Tari tersenyum, seandainya boleh jujur, ini sup kacang paling enak yang pernah Tari cicipi, namun Tari tak ingin mengatakannya secara langsung, ia ingin Ranu tetap rendah hati. "Enak, aku sudah tidak mual lagi." ucap Tari sembari menganggukan kepalanya.


"Kalau begitu kamu harus habiskan, agar cepat pulih." Ranu kembali menyuapi Tari, hingga sup buatannya habis.


Tari menatap Ranu dan Lidya secara bergantian "Kalau kalian berdua di sini, ibu sama siapa?"


"Ada asisten rumah tangga kami yang menjaga beliau," jawab Ranu, ia menoleh ke arah Lidya. "Tapi sebaiknya kamu kembali saja ke ruangan Ibu, Lid."


Lidya beranjak dari tempat duduknya. "Ya, aku rasa memang sebaiknya aku kembali ke ruangan ibu, karena kalian pasti ingin ngobrol banyak setelah sembilan tahun tidak bertemu." Ia memeluk dan mecium kedua pipi Tari. "Senang bertemu dengamu, calon kakak iparku." Lidya melangkah keluar dari kamar rawat inap Tari.


Selepas kepergian Lidya, Tari memulai obrolnya dengan Ranu. "Bagaimana di London? Apa kegiatanmu selama di sana?" tanyanya, pada Ranu yang tengah menyalakan laptopnya.


Sesaat Ranu mengalihkan pandangannya ke arah Tari. "Aku dosen praktisi di salah satu universitas di London, dan aku juga bekerja di sebuah perusahaan PE di sana," jawabnya.


Ranu tersenyum mengangukan kepalanya. "100% benar."


Tari membekap mulutnya dengan kedua tangannya, ia tak menyangka jika Ranu bekerja di perusahaan PE terbesar di London, bahkan perusahaan tersebut merupakan 10 perusahaan PE terbesar di seluruh dunia. "Wow, itu sungguh luar biasa sekali."


Tari berfikir jika saat ini ada Caira, ia juga akan mengagumi Ranu, tapi sebenarnya tak begitu terkejut dengan pencapaian Ranu yang luar biasa mengingat sejak awal mengelanya, Ranu memang anak yang cerdas dan ia berhasil mendapatkan beasiswa hingga S2 di universitas terkemuka, tentu hal tersebut tidak menyulitkannya dalam mencari pekerjaan.
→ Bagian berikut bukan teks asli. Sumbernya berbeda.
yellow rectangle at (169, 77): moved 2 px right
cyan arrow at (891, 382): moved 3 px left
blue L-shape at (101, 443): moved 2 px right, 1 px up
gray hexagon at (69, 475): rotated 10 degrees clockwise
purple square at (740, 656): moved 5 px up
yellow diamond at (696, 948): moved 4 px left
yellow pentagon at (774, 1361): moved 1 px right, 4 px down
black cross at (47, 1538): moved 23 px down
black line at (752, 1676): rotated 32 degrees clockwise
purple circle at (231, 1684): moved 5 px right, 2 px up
"Aku bangga sekali padamu," puji Tari.


"Terima kasih," Ranu tersenyum sembari merogoh sesuatu dari tasnya, kemudian ia mengeluarkan sebuah majalah dan menyodorkannya ke arah Tari. "Aku juga bangga sekali padamu," ia menunjuk ke arah salah satu artikel yang memuat tentang penghargaan yang di terima oleh cafe milik Tari.


Seketika wajah Tari menjadi pucat, tubuhnya gemetar mengingat sesaat sebelum Tara menganiyaya dirinya.
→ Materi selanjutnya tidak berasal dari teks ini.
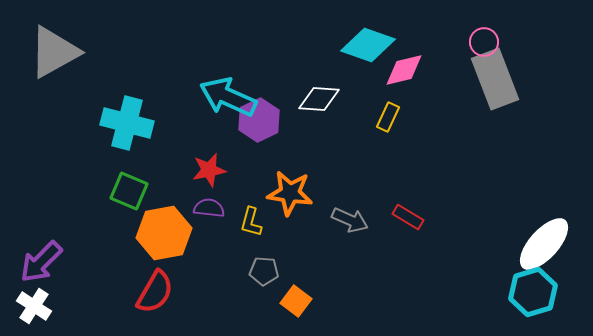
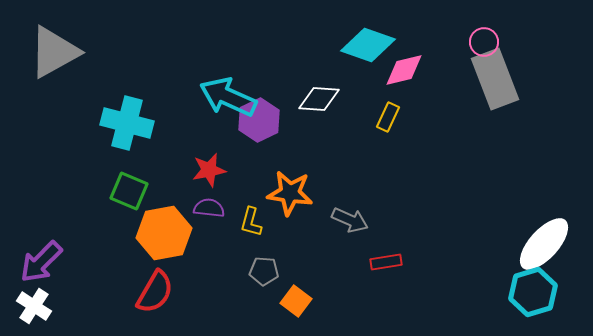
red rectangle: moved 22 px left, 45 px down; rotated 40 degrees counterclockwise
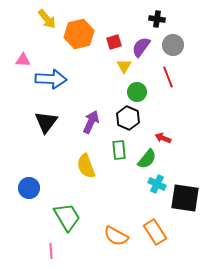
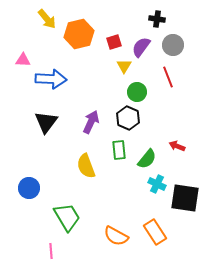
red arrow: moved 14 px right, 8 px down
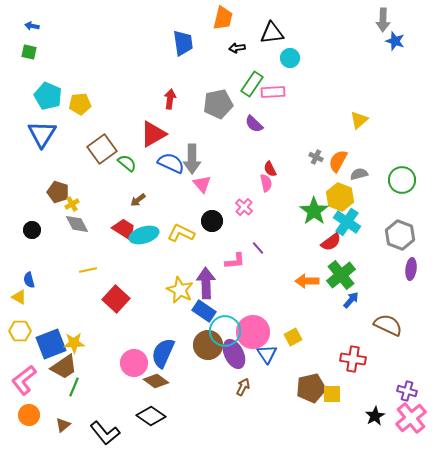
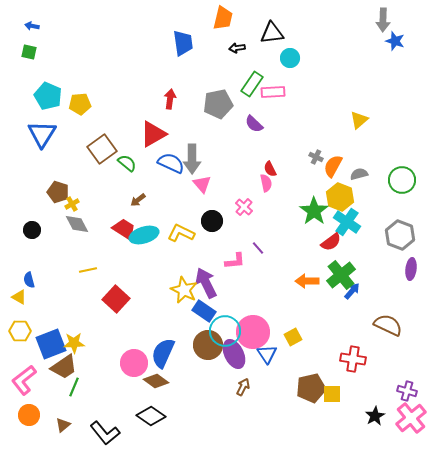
orange semicircle at (338, 161): moved 5 px left, 5 px down
purple arrow at (206, 283): rotated 24 degrees counterclockwise
yellow star at (180, 290): moved 4 px right
blue arrow at (351, 300): moved 1 px right, 9 px up
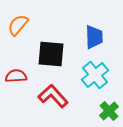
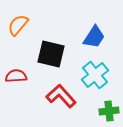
blue trapezoid: rotated 35 degrees clockwise
black square: rotated 8 degrees clockwise
red L-shape: moved 8 px right
green cross: rotated 36 degrees clockwise
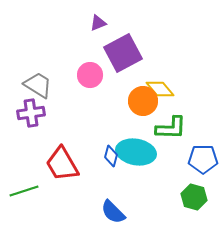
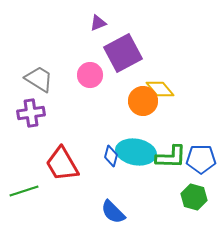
gray trapezoid: moved 1 px right, 6 px up
green L-shape: moved 29 px down
blue pentagon: moved 2 px left
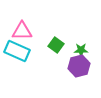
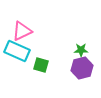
pink triangle: rotated 25 degrees counterclockwise
green square: moved 15 px left, 20 px down; rotated 21 degrees counterclockwise
purple hexagon: moved 3 px right, 2 px down
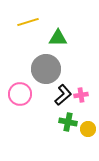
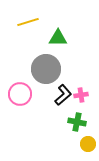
green cross: moved 9 px right
yellow circle: moved 15 px down
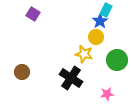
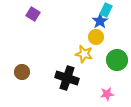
black cross: moved 4 px left; rotated 15 degrees counterclockwise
Ranu beranjak dari tempat duduknya, ia mendekat ke arah Tari dan mengelus punggungnya. "Kamu baik-baik saja, Tari?"


"Ranu, bisa tolong kamu singkirkan majalah itu?" pinta Tari.
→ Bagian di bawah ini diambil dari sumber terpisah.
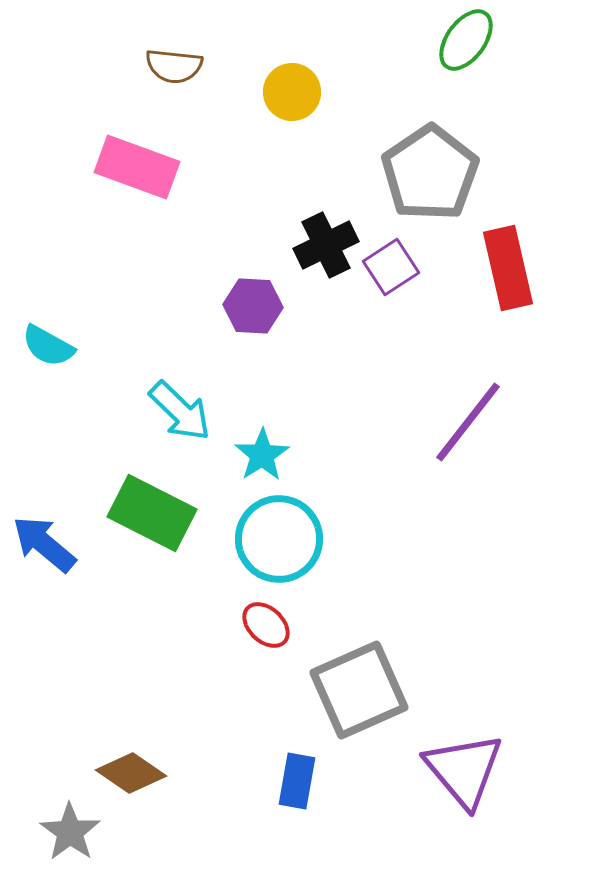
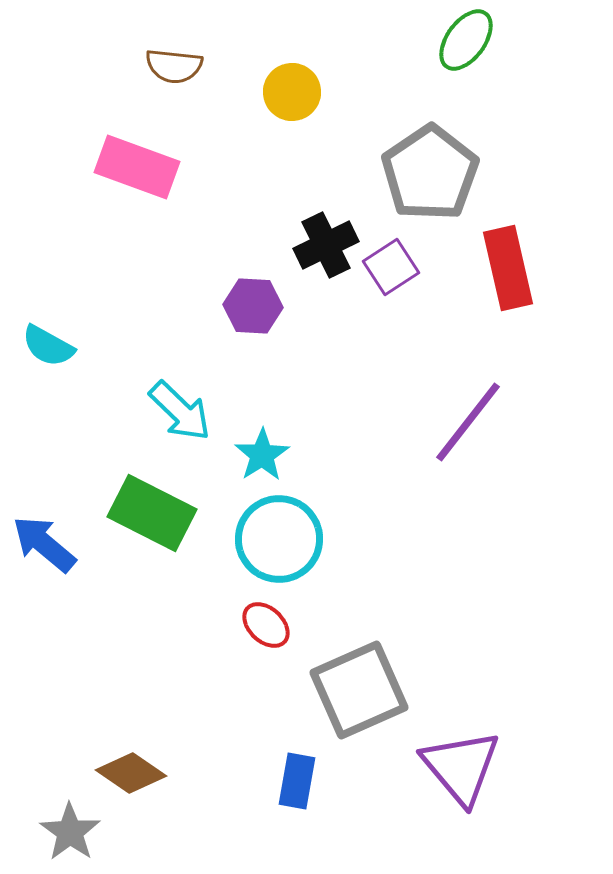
purple triangle: moved 3 px left, 3 px up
Ranu menatap majalah tersebut dengan tanda tanya, namun kemudia ia mengangguk. "Tentu saja," ia kembali ke kursinya. Handphone Ranu bergetar saat ia memasukan majalah ke tasnya ia pun langsung mengangkatnya. "Ya, Bagas?" ujar Ranu. Ia mendengarkan temannya berbicara dari seberang telepon. Hening sejenak, kemudian Ranu mengucapkan "Aku tidak sedang di ruang rawat inap ibu."


Ranu memandang ke arah Tari. "Sebaiknya kalian pergilah, kita bertemu lain kali saja," ucapnya, namun Tari langsung memberi kode dan menanyakan "Ada apa?"


Ranu menutup bagian speaker handphonenya dan menjauhkannya dari telinga. "Teman-temanku yang dulu sama-sama berjuang di pasar senen, ingin bertemu denganku, mereka baru saja menjenguk Ibu."


Tari merasa sepertinya akan seru jika kamarnya ramai orang, setidaknya ini bisa melupakan Tara sejenak. "Aku sama sekali tidak keberatan jika mereka kemari."


"Tidak perlu,Tari. Mereka sangat berisik, aku tidak ingin istirahatmu terganggu," tolak Ranu.


"Ayolah Ranu, aku butuh sedikit hiburan," pintaTari dengan wajah memelasnya, ia yakin jika Ranu tak akan bisa menolak permintaannya.


Dan benar saja, Ranu menganggukan kepalanya dan kembali pada handphonenya. "Datanglah ke kamar melati 05, aku ada disini," ucap Ranu kemudian mematikan handphonenya. Ranu kembali menatap Tari. "Kamu yakin, Tar? Mereka matan preman pasar senen loh!"


Tari tersenyum sembari mengelus tangan Ranu. "Bukankah semalam kamu bilang akan melindungiku?"


Ranu nampak salah tingkah, wajahnya memerah. Ia tak menyangka jika Tari mendengar semua ucapannya, padahal Ranu mengira Tari tak mendengarnya.